WHAT TO DO:
In the entries below, begin at the line that has "Un immense merci à toutes les partici" and stop after the line that has "sábado del partido"; output those lines exactly, leaving out pictures.

[MATERIAL SHOWN Boundary: Start]

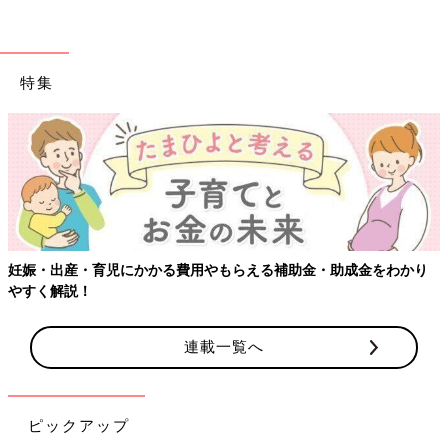
特集
妊娠・出産・育児にかかる費用やもらえる補助金・助成金をわかり
やすく解説！
連載一覧へ
ピックアップ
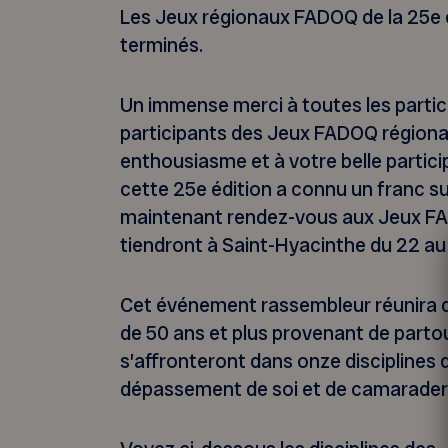
Les Jeux régionaux FADOQ de la 25e 
terminés.
Un immense merci à toutes les partici
participants des Jeux FADOQ régiona
enthousiasme et à votre belle partic
cette 25e édition a connu un franc 
maintenant rendez-vous aux Jeux FAD
tiendront à Saint-Hyacinthe du 22 a
Cet événement rassembleur réunira d
de 50 ans et plus provenant de parto
s’affronteront dans onze disciplines da
dépassement de soi et de camarader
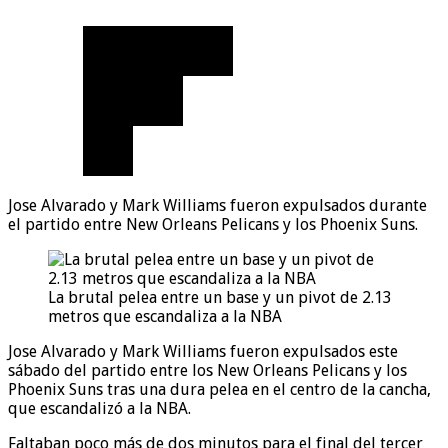
Jose Alvarado y Mark Williams fueron expulsados durante
el partido entre New Orleans Pelicans y los Phoenix Suns.
La brutal pelea entre un base y un pivot de 2.13
metros que escandaliza a la NBA
Jose Alvarado y Mark Williams fueron expulsados este
sábado del partido entre los New Orleans Pelicans y los
Phoenix Suns tras una dura pelea en el centro de la cancha,
que escandalizó a la NBA.
Faltaban poco más de dos minutos para el final del tercer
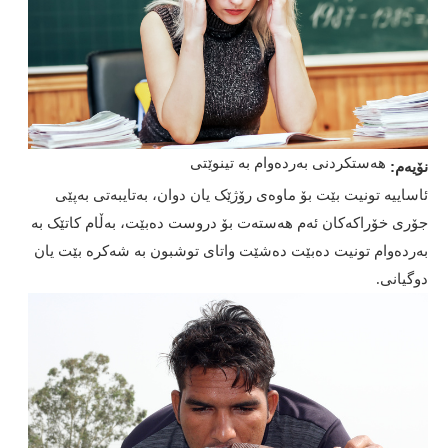
هەستکردنی بەردەوام بە تینوێتی
نۆیەم:
ئاساییە تونیت بێت بۆ ماوەی رۆژێک یان دوان، بەتایبەتی بەپێی
جۆری خۆراکەکان ئەم هەستەت بۆ دروست دەبێت، بەڵام کاتێک بە
بەردەوام تونیت دەبێت دەشێت واتای توشبون بە شەکرە بێت یان
دوگیانی.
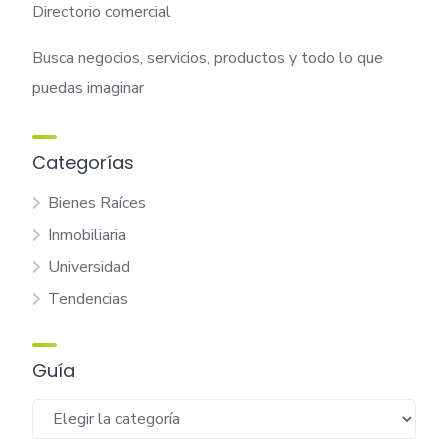
Busca negocios, servicios, productos y todo lo que
puedas imaginar
Categorías
Bienes Raíces
Inmobiliaria
Universidad
Tendencias
Guía
Guía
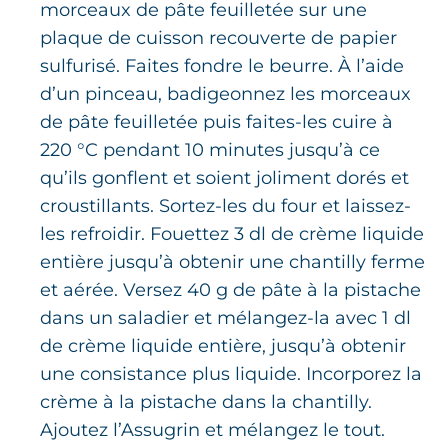
morceaux de pâte feuilletée sur une
plaque de cuisson recouverte de papier
sulfurisé. Faites fondre le beurre. À l’aide
d’un pinceau, badigeonnez les morceaux
de pâte feuilletée puis faites-les cuire à
220 °C pendant 10 minutes jusqu’à ce
qu’ils gonflent et soient joliment dorés et
croustillants. Sortez-les du four et laissez-
les refroidir. Fouettez 3 dl de crème liquide
entière jusqu’à obtenir une chantilly ferme
et aérée. Versez 40 g de pâte à la pistache
dans un saladier et mélangez-la avec 1 dl
de crème liquide entière, jusqu’à obtenir
une consistance plus liquide. Incorporez la
crème à la pistache dans la chantilly.
Ajoutez l’Assugrin et mélangez le tout.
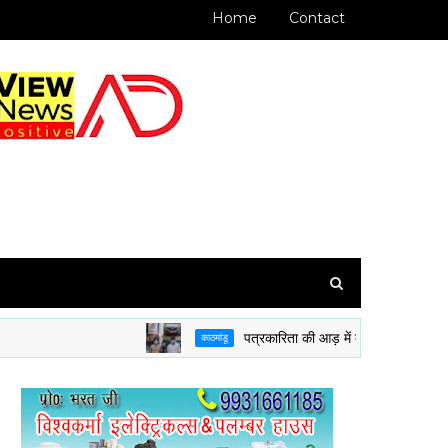
Home
Contact
पत्रकारिता की आड़ में ब्राउन शुगर की तस्करी कर
काठमांडू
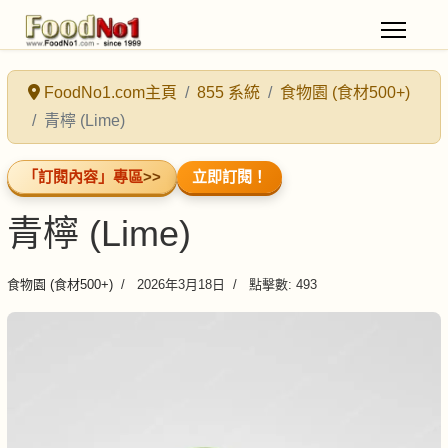
FoodNo1.com主頁
855 系統
食物園 (食材500+)
青檸 (Lime)
「訂閱內容」專區
>>
立即訂閱！
青檸 (Lime)
食物園 (食材500+)
2026年3月18日
點擊數: 493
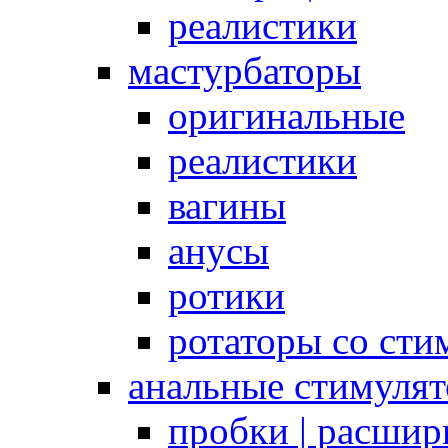
реалистики
мастурбаторы
оригинальные
реалистики
вагины
анусы
ротики
ротаторы со сти
анальные стимуля
пробки | расшир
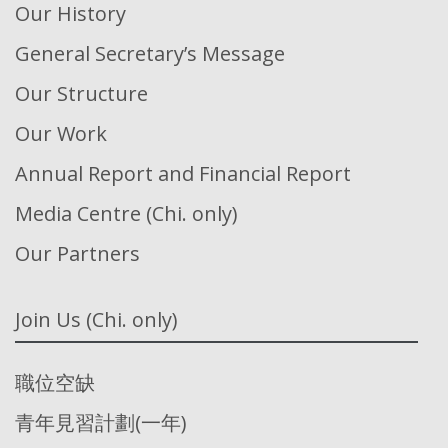
Our History
General Secretary’s Message
Our Structure
Our Work
Annual Report and Financial Report
Media Centre (Chi. only)
Our Partners
Join Us (Chi. only)
職位空缺
青年見習計劃(一年)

[MATERIAL SHOWN Boundary: End]

EXPECTED OUTPUT:
Un immense merci à toutes les partici
participants des Jeux FADOQ régiona
enthousiasme et à votre belle partic
cette 25e édition a connu un franc 
maintenant rendez-vous aux Jeux FAD
tiendront à Saint-Hyacinthe du 22 a
Cet événement rassembleur réunira d
de 50 ans et plus provenant de parto
s’affronteront dans onze disciplines da
dépassement de soi et de camarader
Jose Alvarado y Mark Williams fueron expulsados durante
el partido entre New Orleans Pelicans y los Phoenix Suns.
La brutal pelea entre un base y un pivot de 2.13
metros que escandaliza a la NBA
Jose Alvarado y Mark Williams fueron expulsados este
sábado del partido entre los New Orleans Pelicans y los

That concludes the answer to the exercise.